Jean-Pierre Mercier (à gauche), syndicaliste et porte-parole de LO, témoigne de la dureté de la grève à Aulnay. Photo Lionel Vadam
Au coeur de la grève qui paralyse le site PSA d'Aulnay-sous-Bois, le syndicaliste Jean-Pierre Mercier était,hier à Montbéliard, l'invité de la fête de Lutte Ouvrière.
« Lorsqu'on vous annonce que vous avez un cancer et qu'il ne vous reste plus que quelques mois à vivre, soit vous baissez les bras, soit vous vous battez pour vivre. À Aulnay, nous avons décidé de nous battre jusqu'au bout ».
Jean-Pierre Mercier, ouvrier et syndicaliste à l'usine PSA d'Aulnay-sous-Bois, était, hier après-midi, le grand invité de la fête de Lutte Ouvrière à la Roselière à Montbéliard.
Il s'est exprimé sur le combat mené par les salariés de PSA d'une l'usine devant fermer en 2014.
« Nous avons démarré la grève mercredi 16 janvier et maintenant cela s'est accéléré parce que nous n'avons pas d'autres solutions pour nous défendre. Depuis, nous avons obtenu quelques reculs de la direction, comme l'augmentation de la prime de licenciement. Mais nous sommes encore extrêmement loin du compte. Nous, nous aimerions que l'usine continue à tourner. Ce serait la meilleure des solutions ».

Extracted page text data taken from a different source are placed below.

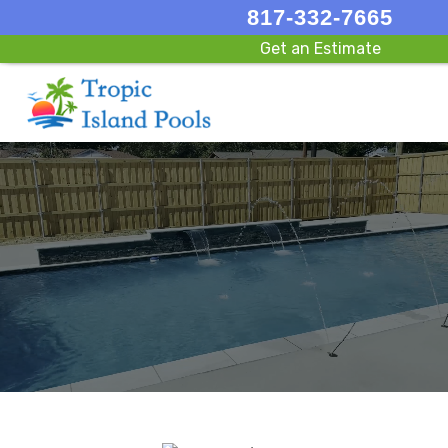
817-332-7665
Get an Estimate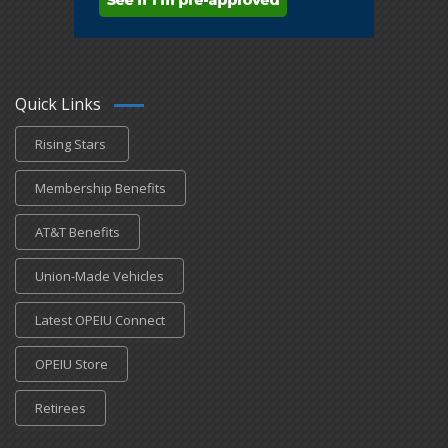
Quick Links
Rising Stars
Membership Benefits
AT&T Benefits
Union-Made Vehicles
Latest OPEIU Connect
OPEIU Store
Retirees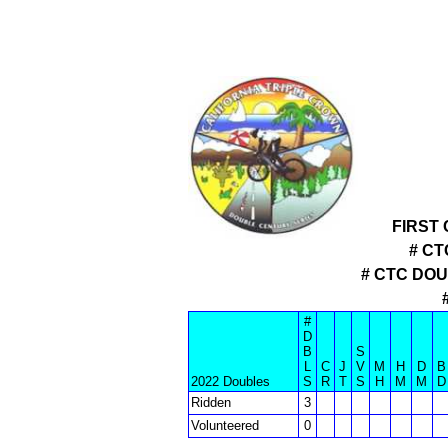
FIRST
# CT
# CTC DO
#
D
B
S
L
C
J
V
M
H
D
B
2022 Doubles
S
R
T
S
H
M
M
D
Ridden
3
Volunteered
0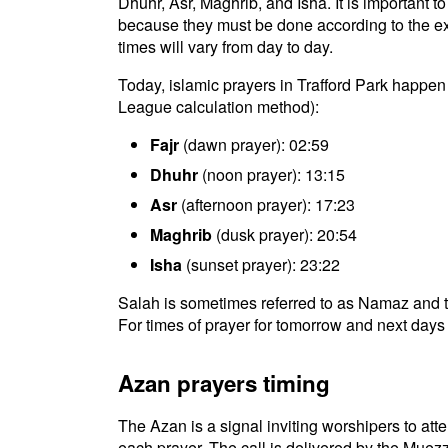
Dhuhr, Asr, Maghrib, and Isha. It is important t
because they must be done according to the exac
times will vary from day to day.
Today, islamic prayers in Trafford Park happen
League calculation method):
Fajr
(dawn prayer): 02:59
Dhuhr
(noon prayer): 13:15
Asr
(afternoon prayer): 17:23
Maghrib
(dusk prayer): 20:54
Isha
(sunset prayer): 23:22
Salah is sometimes referred to as Namaz and th
For times of prayer for tomorrow and next days 
Azan prayers timing
The Azan is a signal inviting worshipers to atten
each prayer. The call is delivered by the Muezz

Les grévistes ne s'inscrivent donc pas dans une logique de fatalité.
« Lorsqu'on vous met le couteau sous la gorge, vous n'attendez pas tranquillement qu'on vous tranche la gorge. Ce n'est pas possible. Si nous n'arrivons pas à sauver l'usine et le fait qu'elle puisse tourner, les salariés demandent de ne pas finir au chômage comme l'ont été les salariés de PSA Melun en région parisienne, qui ont fini à Pôle Emploi. Nous, nous voulons un CDI pour tous. Nous voulons tout simplement travailler et toucher un salaire. Ce n'est pas révolutionnaire, ce n'est pas être radical de demander ça ».
6000 euros récoltés
Dans toutes les usines du groupe, on assisterait à une prise de conscience. « La collecte effectuée à Sochaux a dépassé les 6 000 euros. Cet argent sera envoyé dans la caisse de grève d'Aulnay. Il y a bien une solidarité qui s'est organisée. Derrière l'attaque du site d'Aulnay, se prépare une attaque générale sur l'ensemble des salariés de Peugeot avec les fameux accords « compétitivité » à l'image de Renault. Cela signifie blocage des salaires, augmentation du temps de travail, des mobilités imposés, des baisses de primes... C'est une évidence pour les militants ».
Pour le syndicaliste CGT et porte-parole de Lutte Ouvrière : « Il n'y a aucune raison économique de fermer Aulnay. C'est seulement une raison financière. Peugeot n'est pas en difficulté, c'est un mythe. Regardez de plus près la fortune de la famille Peugeot, elle s'est consolidée ces dernières années au prix du sacrifice des ouvriers. Peugeot aura supprimé 32 000 emplois en France entre 2004 et 2014 dans sa branche automobile. En 2014, il en restera 56 000 alors qu'en 2010 et 2011, nous avons atteint des records historiques de ventes ».
Pour essayer de relancer la chaîne d'Aulnay, la direction doit maintenant chercher rapidement des solutions. Une centaine de vigiles « vêtus de treillis noir et rangers » prennent ainsi position sur les parkings à chaque changement d'équipe.
« Ce climat de tension instauré par notre direction a pour objectif d'impressionner et d'intimider les grévistes et les non-grévistes. Il y a une pression énorme sur les salariés pour briser cette grève », argumente le témoin d'un conflit qui s'inscrit dans la durée, et maintenant la dureté.